Chapter 1. Introduction to VDO on LVM

The Virtual Data Optimizer (VDO) feature provides inline block-level deduplication, compression, and thin provisioning for storage. You can manage VDO as a type of Logical Volume Manager (LVM) Logical Volumes (LVs), similar to LVM thin-provisioned volumes.

VDO volumes on LVM (LVM-VDO) contain the following components:

VDO pool LV
  • This is the backing physical device that stores, deduplicates, and compresses data for the VDO LV. The VDO pool LV sets the physical size of the VDO volume, which is the amount of data that VDO can store on the disk.
  • Currently, each VDO pool LV can hold only one VDO LV. As a result, VDO deduplicates and compresses each VDO LV separately. Duplicate data that is stored on separate LVs do not benefit from data optimization of the same VDO volume.
VDO LV
  • This is the virtual, provisioned device on top of the VDO pool LV. The VDO LV sets the provisioned, logical size of the VDO volume, which is the amount of data that applications can write to the volume before deduplication and compression occurs.
kvdo
  • A kernel module that loads into the Linux Device Mapper layer provides a deduplicated, compressed, and thin provisioned block storage volume.
  • The kvdo module exposes a block device that the VDO pool LV uses to create a VDO LV. The VDO LV is then used by the system.
  • When kvdo receives a request to read a logical block of data from a VDO volume, it maps the requested logical block to the underlying physical block and then reads and returns the requested data.
  • When kvdo receives a request to write a block of data to a VDO volume, it first checks whether the request is a DISCARD or TRIM request or whether the data is uniformly zero. If either of these conditions is met, kvdo updates its block map and acknowledges the request. Otherwise, VDO processes and optimizes the data.
  • The kvdo module utilizes the Universal Deduplication Service (UDS) index on the volume internally and analyzes data, as it is received for duplicates. For each new piece of data, UDS determines if that piece is identical to any previously stored piece of data. If the index finds a match, the storage system can then verify the accuracy of that match and then update internal references to avoid storing the same information more than once.
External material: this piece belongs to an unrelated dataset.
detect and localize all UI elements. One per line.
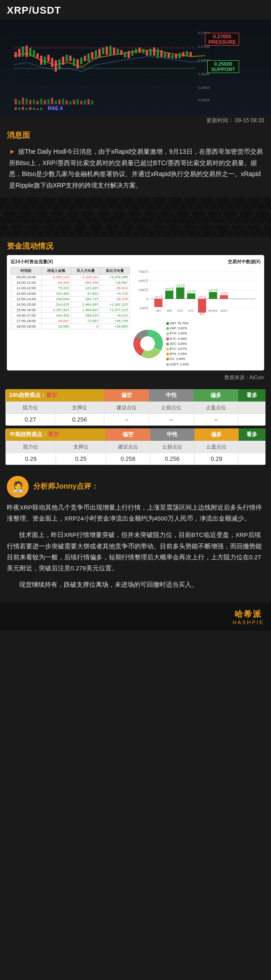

If you are already familiar with the structure of an LVM thin-provisioned implementation, you can refer to Table 1.1 to understand how the different aspects of VDO are presented to the system.

Table 1.1. A comparison of components in VDO on LVM and LVM thin provisioning

 Physical deviceProvisioned device

VDO on LVM

VDO pool LV

VDO LV

LVM thin provisioning

Thin pool

Thin volume

Since the VDO is thin-provisioned, the file system and applications only see the logical space in use and not the actual available physical space. Use scripting to monitor the available physical space and generate an alert if use exceeds a threshold. For information about monitoring the available VDO space see the Monitoring VDO section.